The report shall include, at a minimum, an evaluation of the
effectiveness of the strategies employed by each program operated
pursuant to this article in reducing homelessness and hospitalization
of persons in the program and in reducing involvement with local law
enforcement by persons in the program. The evaluation and report
shall also include any other measures identified by the department
regarding persons in the program and all of the following, based on
information that is available:
   (1) The number of persons served by the program and, of those, the
number who are able to maintain housing and the number who maintain
contact with the treatment system.
   (2) The number of persons in the program with contacts with local
law enforcement, and the extent to which local and state
incarceration of persons in the program has been reduced or avoided.
   (3) The number of persons in the program participating in
employment services programs, including competitive employment.

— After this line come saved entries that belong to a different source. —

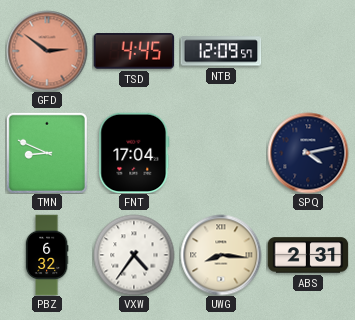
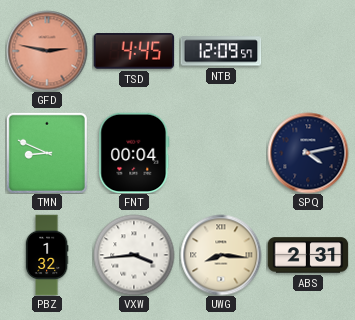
GFD: 2:51 -> 2:47
FNT: 17:04 -> 00:04
PBZ: 6:32 -> 1:32
VXW: 4:36 -> 3:44
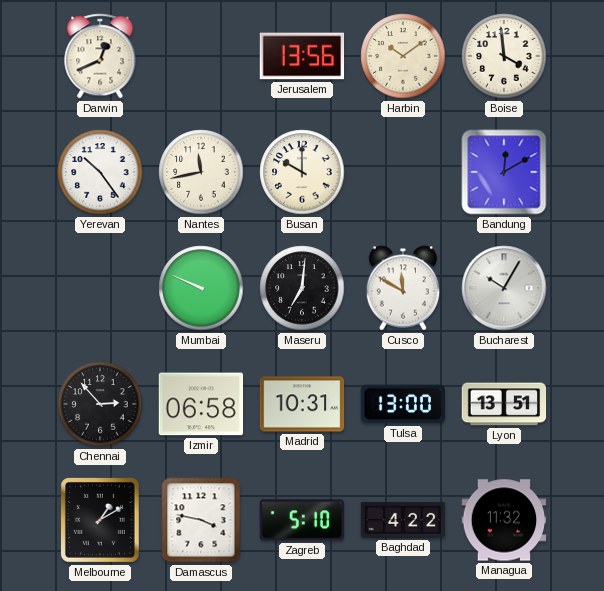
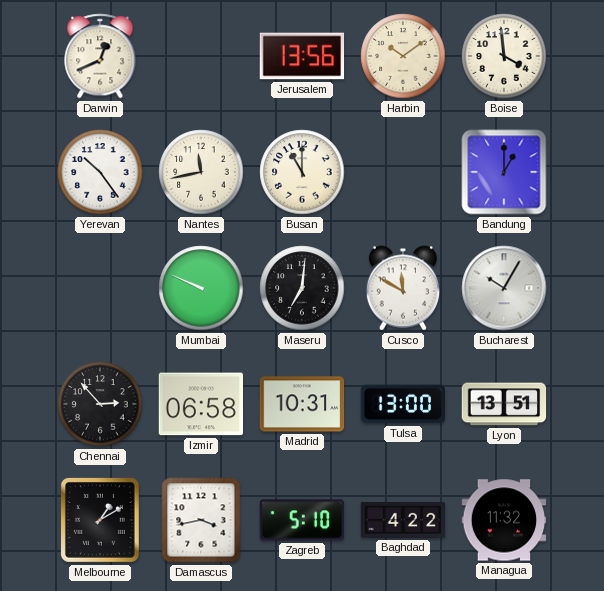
Busan: 10:00 -> 11:00
Bandung: 12:10 -> 1:00
Damascus: 3:47 -> 3:43
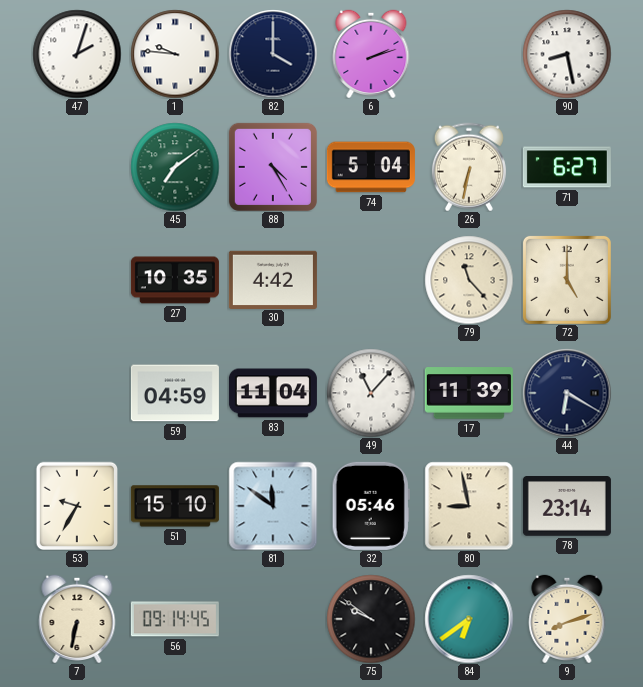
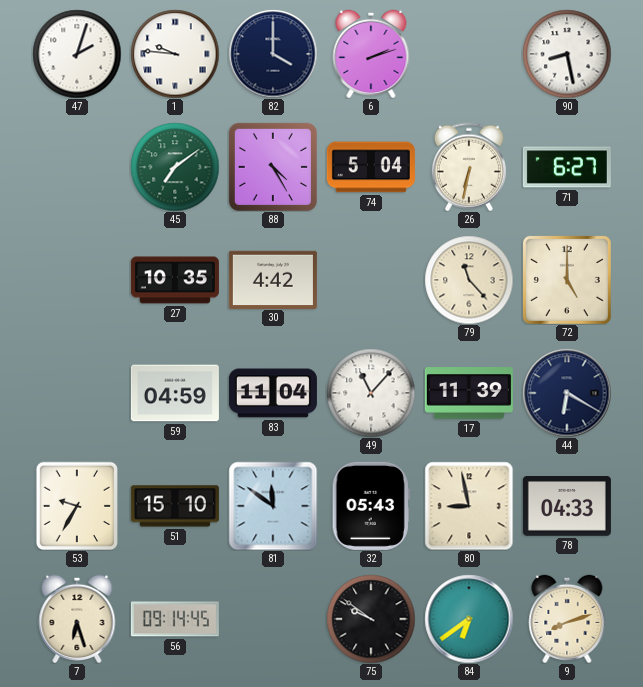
32: 05:46 -> 05:43
78: 23:14 -> 04:33
7: 6:32 -> 6:27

   (4) The days of hospitalization of persons in the program that
have been reduced or avoided.
   (5) Adherence to prescribed treatment by persons in the program.
   (6) Other indicators of successful engagement, if any, by persons
in the program.
   (7) Victimization of persons in the program.
   (8) Violent behavior of persons in the program.
   (9) Substance abuse by persons in the program.
   (10) Type, intensity, and frequency of treatment of persons in the
program.
   (11) Extent to which enforcement mechanisms are used by the
program, when applicable.
   (12) Social functioning of persons in the program.
   (13) Skills in independent living of persons in the program.
   (14) Satisfaction with program services both by those receiving
them and by their families, when relevant.